Se acercó a los cuerpos, a los hombres y también a sus caballos, muertos sin sangre, tal como era el caso en todas las cosas que habían muerto de aquella manera. No se pudo hallar a tres de los hombres, pero el alma de un hombre todavía estaba cerca, vigilando desde algún lugar anónimo sin la forma de las cosas sólidas, mientras ella se inclinaba para mirar su cara y la expresión escrita sobre ella. Era la misma expresión que había visto en la cara del hombre y su mujer y el niño, y después la mujer. Miedo, dolor y resignación. Se le ocurrió que el hombre se había llamado Willem.
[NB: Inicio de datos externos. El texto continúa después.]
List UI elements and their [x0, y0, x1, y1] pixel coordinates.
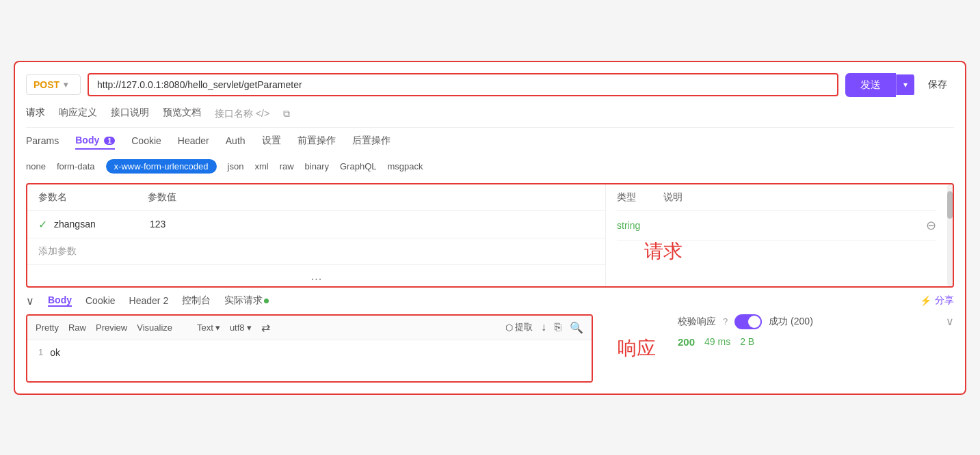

Y aquellos que habían atacado a Willem lo sentían, lo sentían mucho, y ella se levantó y les dijo: «No importa, idos y no volváis a hacerlo si podéis evitarlo», aunque sabía que no podrían. No podían evitarlo por culpa de los Doce, que habían llenado sus mentes con sus terribles sueños de sangre y sin respuesta a la pregunta, salvo ésta:
«Soy Babcock.»
«Soy Morrison.»
«Soy Chávez.»
«Soy Baffes-Turrell-Winston-Sosa-Echols-Lambright-Martínez-Reinhardt-Carter.»